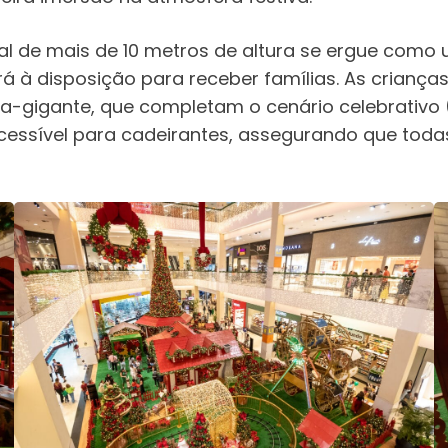
al de mais de 10 metros de altura se ergue com
rá à disposição para receber famílias. As crianç
a-gigante, que completam o cenário celebrativo
cessível para cadeirantes, assegurando que todas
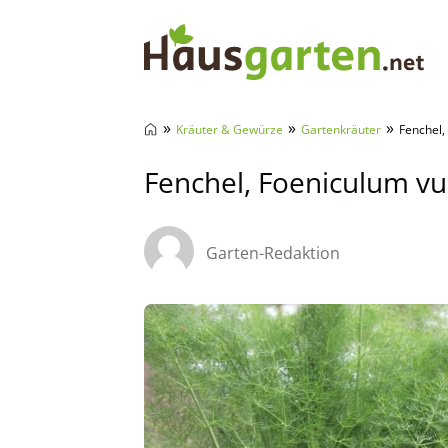
Hausgarten.net
»
»
»
Kräuter & Gewürze
Gartenkräuter
Fenchel,
Fenchel, Foeniculum vu
Garten-Redaktion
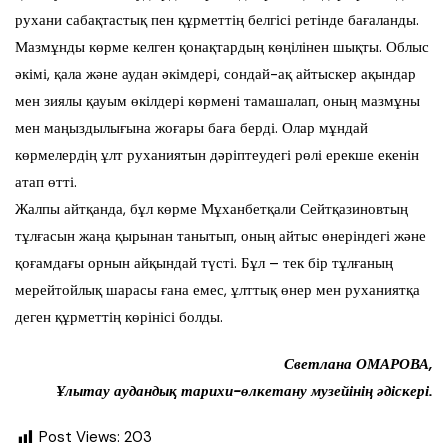
рухани сабақтастық пен құрметтің белгісі ретінде бағаланды.
Мазмұнды көрме келген қонақтардың көңілінен шықты. Облыс
әкімі, қала және аудан әкімдері, сондай-ақ айтыскер ақындар
мен зиялы қауым өкілдері көрмені тамашалап, оның мазмұны
мен маңыздылығына жоғары баға берді. Олар мұндай
көрмелердің ұлт руханиятын дәріптеудегі рөлі ерекше екенін
атап өтті.
Жалпы айтқанда, бұл көрме Мұханбетқали Сейтқазиновтың
тұлғасын жаңа қырынан танытып, оның айтыс өнеріндегі және
қоғамдағы орнын айқындай түсті. Бұл – тек бір тұлғаның
мерейтойлық шарасы ғана емес, ұлттық өнер мен руханиятқа
деген құрметтің көрінісі болды.
Светлана ОМАРОВА,
Ұлытау аудандық тарихи-өлкетану музейінің әдіскері.
Post Views:
203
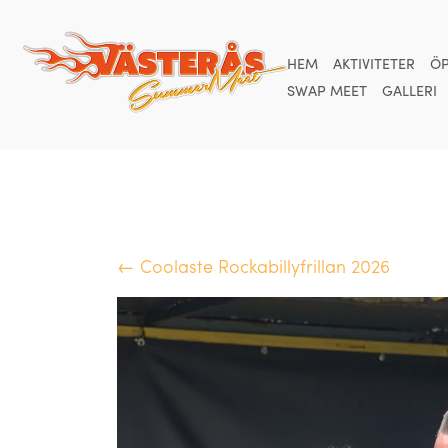
HEM
AKTIVITETER
ÖP
SWAP MEET
GALLERI
← Coolaste Rockabillyfrillan 2026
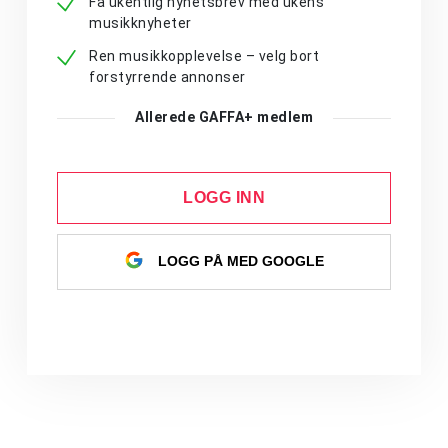
Få ukentlig nyhetsbrev med ukens
musikknyheter
Ren musikkopplevelse – velg bort
forstyrrende annonser
Allerede GAFFA+ medlem
LOGG INN
LOGG PÅ MED GOOGLE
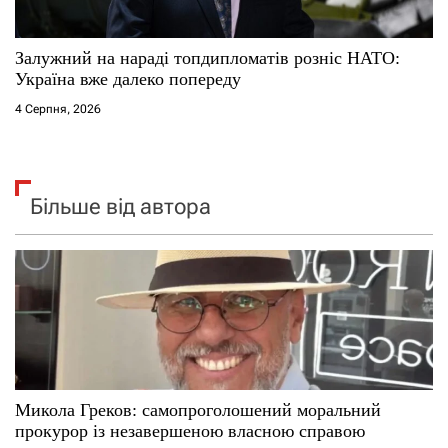
Залужний на нараді топдипломатів розніс НАТО:
Україна вже далеко попереду
4 Серпня, 2026
Більше від автора
Микола Греков: самопроголошений моральний
прокурор із незавершеною власною справою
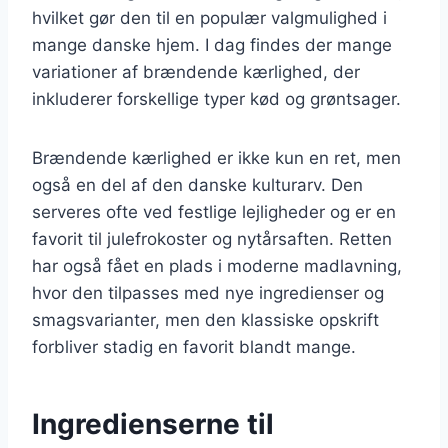
hvilket gør den til en populær valgmulighed i
mange danske hjem. I dag findes der mange
variationer af brændende kærlighed, der
inkluderer forskellige typer kød og grøntsager.
Brændende kærlighed er ikke kun en ret, men
også en del af den danske kulturarv. Den
serveres ofte ved festlige lejligheder og er en
favorit til julefrokoster og nytårsaften. Retten
har også fået en plads i moderne madlavning,
hvor den tilpasses med nye ingredienser og
smagsvarianter, men den klassiske opskrift
forbliver stadig en favorit blandt mange.
Ingredienserne til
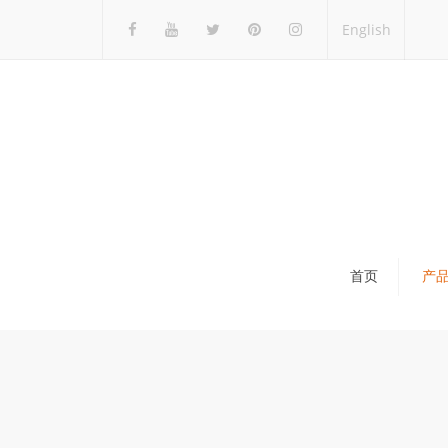
English
首页
产
瓷砖展架
石材展架
马赛克展架
木地板展架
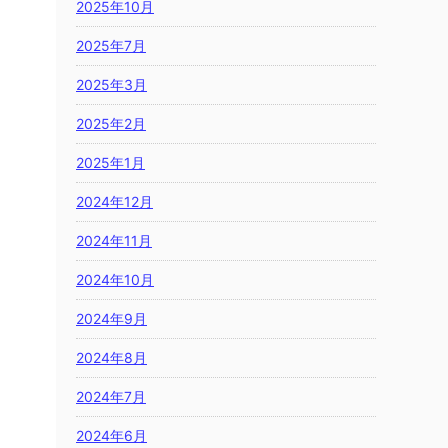
2025年10月
2025年7月
2025年3月
2025年2月
2025年1月
2024年12月
2024年11月
2024年10月
2024年9月
2024年8月
2024年7月
2024年6月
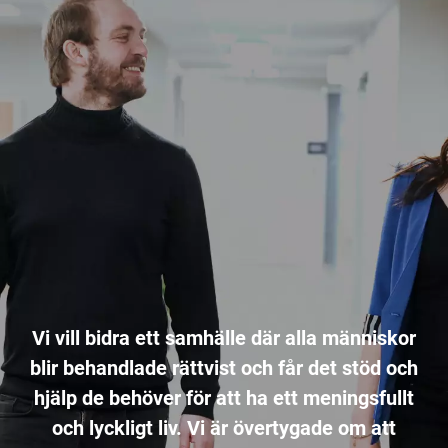
Vi vill bidra ett samhälle där alla människor
blir behandlade rättvist och får det stöd och
hjälp de behöver för att ha ett meningsfullt
och lyckligt liv. Vi är övertygade om att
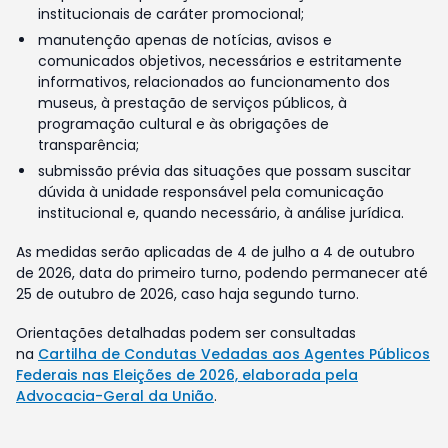
institucionais de caráter promocional;
manutenção apenas de notícias, avisos e
comunicados objetivos, necessários e estritamente
informativos, relacionados ao funcionamento dos
museus, à prestação de serviços públicos, à
programação cultural e às obrigações de
transparência;
submissão prévia das situações que possam suscitar
dúvida à unidade responsável pela comunicação
institucional e, quando necessário, à análise jurídica.
As medidas serão aplicadas de 4 de julho a 4 de outubro
de 2026, data do primeiro turno, podendo permanecer até
25 de outubro de 2026, caso haja segundo turno.
Orientações detalhadas podem ser consultadas
na
Cartilha de Condutas Vedadas aos Agentes Públicos
Federais nas Eleições de 2026, elaborada pela
Advocacia-Geral da União
.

════════════════════

TASK DIRECTIONS: What are the lines above from the one with "Gartenkräuter" to the one with "мен зиялы қауым", both included? Reproduce them exactly, without pictures.

WRITTEN ANSWER:
Gartenkräuter
Fenchel,
Fenchel, Foeniculum vu
Garten-Redaktion
рухани сабақтастық пен құрметтің белгісі ретінде бағаланды.
Мазмұнды көрме келген қонақтардың көңілінен шықты. Облыс
әкімі, қала және аудан әкімдері, сондай-ақ айтыскер ақындар
мен зиялы қауым өкілдері көрмені тамашалап, оның мазмұны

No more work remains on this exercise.